We exploit this logic in the following grid-world tasks: in each task, subjects learn to navigate to reach a goal in a set of training contexts with varying overlap in mappings and rewards and are then probed for generalization in an unprompted set of novel contexts. Subjects are not told that it is possible to generalize (as it turns out in our designs, it is always advantageous to generalize mappings, but disadvantageous to generalize rewards in all but one of the experimental conditions). Critically, the degree to which mappings were informative of goal values was manipulated across experiments, allowing us to test whether subjects are sensitive to this structure. Across these three experiments, joint and independent clustering each predict a fixed and identifiable strategy, thus allowing us to differentiate between the two on each task qualitatively. The meta-generalization agent, which predicts that subjects adaptively change their generalization strategy to exploit the statistics of the task, varies in its behavior across the three tasks.

To preview the results, we find that subject generalization strategy changes with the meta-statistics of the task and is inconsistent with any single fixed generalization strategy. These results suggest that people rely on multiple strategies to generalize and adapt their behavior to be consistent with the statistics of their environment.

Experiment 1: Joint structure

In the first experiment, subjects navigated grid-worlds in which there was a consistent relationship between the goal locations and the mappings, such that a given mapping was always paired with a given goal during training (Fig 3, Table 1, S1 Table). This relationship is suggestive of joint structure, and we hence tested whether subjects would later generalize this structure to novel contexts.
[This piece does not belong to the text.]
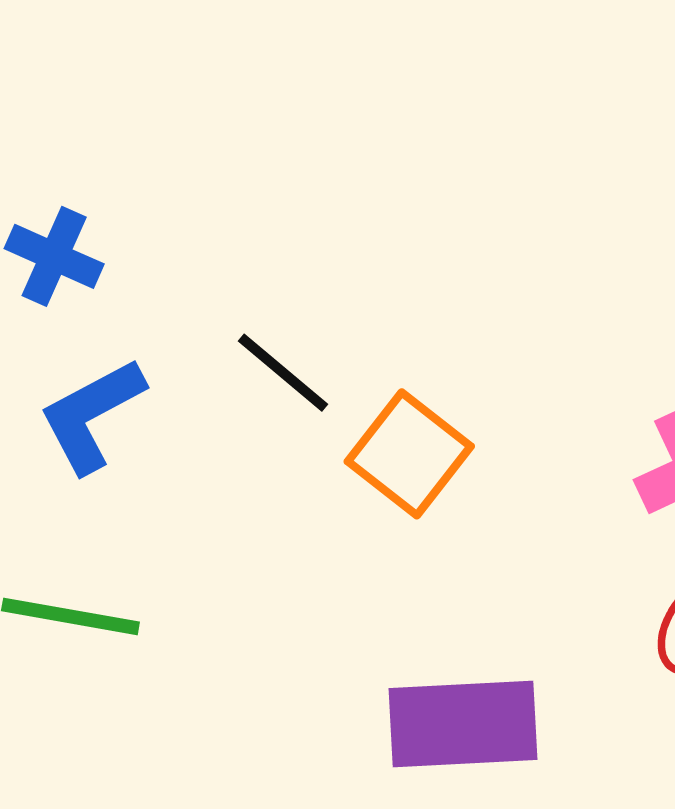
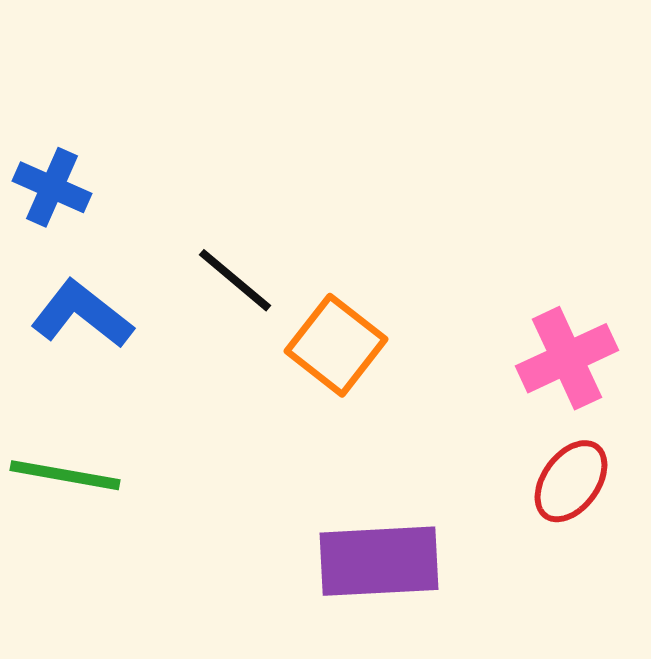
blue L-shape: (92, 415) -> (82, 314), turned 66

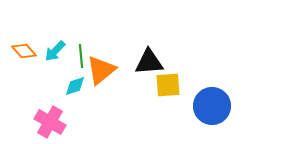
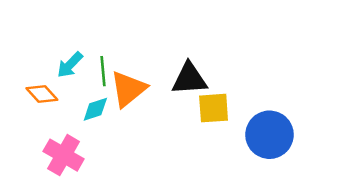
orange diamond: (24, 51) -> (42, 94), moved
Prior to an unsignalled generalization probe, subjects completed 32 trials across 3 training contexts, each of which was associated with one of two mappings and one of two potential goals. Subjects were instructed on the relationship between contexts, mappings, and goals during a pre-training instruction but were not told how the relationships generalize between contexts. Subjects received a binary reward (linked to financial payment) for selecting the correct goal and no reward for choosing the other goal. Two of the training contexts shared the same transitions and were paired with the same high popularity goal, while the third context was paired with the remaining goal and mapping. Thus, there was a one-to-one relationship between transitions and goals during training. To control for potential stimulus-response biases, the number of trials within each context was balanced such that each mapping and each correct goal was presented in the same number of trials (i.e., the context associated with the low popularity goal/mapping was presented twice as frequently as the other two contexts [4]). In a subsequent test phase, subjects saw three novel contexts in which the joint statistics of the training contexts were either repeated (repeat condition) or switched (switch condition) in a between-subjects manipulation. However, the more popular goal in training (goal “A”) remained the more popular goal in testing, regardless of condition.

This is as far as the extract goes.